Se podría contrargumentar que ninguno de esos cuatro Estados es precisamente una democracia ejemplar. De hecho, los cuatro califican como una “democracia deficiente” (“flawed democracy” en el original), en el Índice de Democracia para 2021 elaborado por la Unidad de Inteligencia de la revista The Economist. Pero eso es más de lo que se puede decir de Ucrania, que en dicho índice califica como un “régimen híbrido” (es decir, ni siquiera alcanza el estatus de “democracia deficiente”, mientras que Rusia cae en la categoría de régimen autoritario). A su vez, el índice La Libertad en el Mundo de Freedom House para el mismo año, señala que Rusia no es un país libre, pero Ucrania califica únicamente como “parcialmente libre” (“partly free” en el original). Y en el Índice de Libertad de Prensa en el Mundo para 2021 de Reporteros Sin Fronteras, Rusia ocupa el puesto 150 entre 180 países, pero Ucrania ocupó un desdoroso puesto 97.

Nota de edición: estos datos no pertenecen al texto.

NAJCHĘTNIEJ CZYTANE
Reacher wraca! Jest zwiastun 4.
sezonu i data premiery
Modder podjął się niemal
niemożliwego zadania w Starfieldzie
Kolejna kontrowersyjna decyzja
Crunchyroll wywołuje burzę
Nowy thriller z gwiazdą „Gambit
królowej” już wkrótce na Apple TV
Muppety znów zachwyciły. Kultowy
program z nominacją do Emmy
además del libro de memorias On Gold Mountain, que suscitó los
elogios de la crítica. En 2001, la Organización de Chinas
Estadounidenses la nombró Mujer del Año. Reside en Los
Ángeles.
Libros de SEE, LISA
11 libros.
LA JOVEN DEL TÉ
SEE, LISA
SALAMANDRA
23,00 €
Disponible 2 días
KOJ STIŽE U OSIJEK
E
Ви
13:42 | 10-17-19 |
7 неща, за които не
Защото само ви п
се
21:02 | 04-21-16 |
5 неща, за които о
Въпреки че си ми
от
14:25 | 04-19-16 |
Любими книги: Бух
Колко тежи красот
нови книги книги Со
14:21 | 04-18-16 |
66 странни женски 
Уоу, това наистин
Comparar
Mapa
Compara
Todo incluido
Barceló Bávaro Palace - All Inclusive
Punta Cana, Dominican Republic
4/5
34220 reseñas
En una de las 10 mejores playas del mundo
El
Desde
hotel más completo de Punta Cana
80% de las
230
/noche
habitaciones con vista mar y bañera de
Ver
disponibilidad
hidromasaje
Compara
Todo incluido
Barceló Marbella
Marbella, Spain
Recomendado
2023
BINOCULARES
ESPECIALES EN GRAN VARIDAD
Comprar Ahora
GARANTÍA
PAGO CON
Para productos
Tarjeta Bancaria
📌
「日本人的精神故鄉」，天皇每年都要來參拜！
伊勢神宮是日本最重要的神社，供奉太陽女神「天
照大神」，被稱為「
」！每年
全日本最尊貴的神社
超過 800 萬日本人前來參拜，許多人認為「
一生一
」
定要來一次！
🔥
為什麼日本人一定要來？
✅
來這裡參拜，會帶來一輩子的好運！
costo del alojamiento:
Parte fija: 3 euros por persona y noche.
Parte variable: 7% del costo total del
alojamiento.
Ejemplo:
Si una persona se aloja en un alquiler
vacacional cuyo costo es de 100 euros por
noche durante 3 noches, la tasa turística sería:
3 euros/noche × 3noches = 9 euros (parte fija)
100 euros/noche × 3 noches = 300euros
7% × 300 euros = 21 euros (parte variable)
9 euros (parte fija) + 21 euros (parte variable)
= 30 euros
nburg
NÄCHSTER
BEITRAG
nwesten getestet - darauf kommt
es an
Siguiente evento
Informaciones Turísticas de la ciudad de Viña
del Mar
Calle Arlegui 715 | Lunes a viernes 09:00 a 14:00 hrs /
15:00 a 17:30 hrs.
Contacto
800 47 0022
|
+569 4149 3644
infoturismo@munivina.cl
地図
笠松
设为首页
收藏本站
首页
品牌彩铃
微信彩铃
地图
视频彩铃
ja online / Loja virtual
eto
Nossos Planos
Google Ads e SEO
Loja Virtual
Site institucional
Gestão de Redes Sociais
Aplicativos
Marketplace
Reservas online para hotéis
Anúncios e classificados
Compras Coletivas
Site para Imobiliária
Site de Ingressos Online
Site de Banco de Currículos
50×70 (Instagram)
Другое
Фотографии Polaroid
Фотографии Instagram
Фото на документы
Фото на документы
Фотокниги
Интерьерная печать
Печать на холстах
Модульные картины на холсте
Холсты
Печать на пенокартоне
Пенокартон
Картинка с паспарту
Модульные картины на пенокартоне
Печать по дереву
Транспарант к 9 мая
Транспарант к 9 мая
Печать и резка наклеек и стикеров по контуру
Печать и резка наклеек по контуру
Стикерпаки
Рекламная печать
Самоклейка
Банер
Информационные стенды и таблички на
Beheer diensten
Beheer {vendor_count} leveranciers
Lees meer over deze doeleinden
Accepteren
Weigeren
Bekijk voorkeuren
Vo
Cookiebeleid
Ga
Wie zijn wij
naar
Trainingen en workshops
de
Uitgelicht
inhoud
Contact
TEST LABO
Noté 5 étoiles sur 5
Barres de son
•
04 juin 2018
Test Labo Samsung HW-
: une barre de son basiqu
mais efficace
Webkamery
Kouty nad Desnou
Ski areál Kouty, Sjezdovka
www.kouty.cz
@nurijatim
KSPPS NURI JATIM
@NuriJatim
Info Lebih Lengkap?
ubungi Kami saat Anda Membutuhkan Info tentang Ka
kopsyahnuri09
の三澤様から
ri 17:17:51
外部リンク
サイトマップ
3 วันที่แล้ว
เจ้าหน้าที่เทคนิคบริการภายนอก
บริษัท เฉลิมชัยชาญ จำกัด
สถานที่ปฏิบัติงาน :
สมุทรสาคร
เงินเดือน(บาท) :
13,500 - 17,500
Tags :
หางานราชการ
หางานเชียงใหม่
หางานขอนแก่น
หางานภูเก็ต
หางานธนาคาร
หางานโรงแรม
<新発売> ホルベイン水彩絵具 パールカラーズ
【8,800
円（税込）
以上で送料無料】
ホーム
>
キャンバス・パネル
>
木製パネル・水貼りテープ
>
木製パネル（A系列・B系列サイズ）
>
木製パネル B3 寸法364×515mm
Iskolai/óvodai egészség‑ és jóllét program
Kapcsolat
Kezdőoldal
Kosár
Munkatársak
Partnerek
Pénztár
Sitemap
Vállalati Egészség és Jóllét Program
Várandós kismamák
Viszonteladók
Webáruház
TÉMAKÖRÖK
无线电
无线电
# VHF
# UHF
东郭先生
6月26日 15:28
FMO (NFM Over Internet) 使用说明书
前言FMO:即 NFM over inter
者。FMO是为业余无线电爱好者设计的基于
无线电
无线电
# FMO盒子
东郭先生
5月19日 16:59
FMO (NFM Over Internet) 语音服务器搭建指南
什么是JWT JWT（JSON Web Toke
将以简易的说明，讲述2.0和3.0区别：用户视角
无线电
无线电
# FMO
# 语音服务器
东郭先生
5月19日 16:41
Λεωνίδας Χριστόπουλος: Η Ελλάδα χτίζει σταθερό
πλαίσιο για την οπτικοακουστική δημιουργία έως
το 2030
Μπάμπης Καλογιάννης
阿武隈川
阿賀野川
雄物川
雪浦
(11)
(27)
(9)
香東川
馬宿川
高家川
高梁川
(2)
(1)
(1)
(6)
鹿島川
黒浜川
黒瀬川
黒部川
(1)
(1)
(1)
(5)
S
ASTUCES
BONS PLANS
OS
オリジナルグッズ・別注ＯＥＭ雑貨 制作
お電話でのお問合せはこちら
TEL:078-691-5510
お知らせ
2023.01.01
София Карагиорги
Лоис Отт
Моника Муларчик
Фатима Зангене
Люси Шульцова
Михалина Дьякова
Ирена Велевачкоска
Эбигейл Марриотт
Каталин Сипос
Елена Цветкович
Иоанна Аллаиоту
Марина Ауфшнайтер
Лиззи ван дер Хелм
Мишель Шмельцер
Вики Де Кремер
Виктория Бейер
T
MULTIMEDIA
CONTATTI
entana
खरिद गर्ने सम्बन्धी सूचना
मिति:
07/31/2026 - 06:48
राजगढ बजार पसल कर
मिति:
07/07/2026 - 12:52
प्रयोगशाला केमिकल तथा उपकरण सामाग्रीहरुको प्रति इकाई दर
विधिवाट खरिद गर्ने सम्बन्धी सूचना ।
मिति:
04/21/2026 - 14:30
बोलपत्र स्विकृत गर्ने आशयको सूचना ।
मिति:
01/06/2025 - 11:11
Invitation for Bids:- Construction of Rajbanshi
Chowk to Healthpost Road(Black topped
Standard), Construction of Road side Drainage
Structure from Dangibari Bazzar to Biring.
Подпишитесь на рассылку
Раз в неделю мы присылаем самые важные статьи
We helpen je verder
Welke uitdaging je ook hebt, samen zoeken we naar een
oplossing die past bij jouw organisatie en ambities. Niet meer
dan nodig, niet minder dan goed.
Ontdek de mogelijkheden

Otra arista del mismo problema son los intentos de explicar la deplorable performance militar del ejército ruso en Ucrania con base en sus niveles de corrupción. En efecto, Rusia ocupa el puesto 136 entre 180 países en el Índice de Percepción de la Corrupción de Transparencia Internacional. Pero Ucrania apenas supera esa posición, ocupando el puesto 122. Podría argumentarse que es un índice poco confiable en tanto se basa en entrevistas que miden la percepción de los entrevistados sobre el nivel de corrupción en un país, sin brindar evidencia concluyente sobre el problema. Además, no mide específicamente la corrupción en el sector defensa, que es lo que importaría aquí.
Para lidiar con ese tipo de objeciones, Transparencia Internacional también elabora un Índice de Integridad Gubernamental en Defensa, el cual emplea una metodología más rigurosa (aunque la mayoría de su evidencia es indiciaria, después de todo corruptos y corruptores no suelen llevar un registro público de sus delitos). Ese índice clasifica a los países según el riesgo de corrupción en el sector defensa en una escala que va desde la letra A (Muy Bajo Riesgo) hasta la letra F (Riesgo Crítico): tanto Rusia como Ucrania caen dentro de la clasificación D (Alto Riesgo).
Mi punto no es que Ucrania no merezca nuestra solidaridad (en tanto seres humanos, no me refiero aquí a las decisiones que debieran tomar los Estados). Pero la merece, en parte, a pesar de su gobierno. A fin de cuentas, nuestra solidaridad debiera ser con los pobladores de Ucrania. Y estos merecen nuestra solidaridad porque son víctimas, en lo esencial, de una agresión por parte del ejército ruso sin amparo posible bajo el derecho internacional. Una agresión en el transcurso de la cual, ese ejército ha causado una de las mayores crisis humanitarias del siglo XXI. Basta ver el grado de destrucción que ha causado en una ciudad como Mariúpol para conmoverse.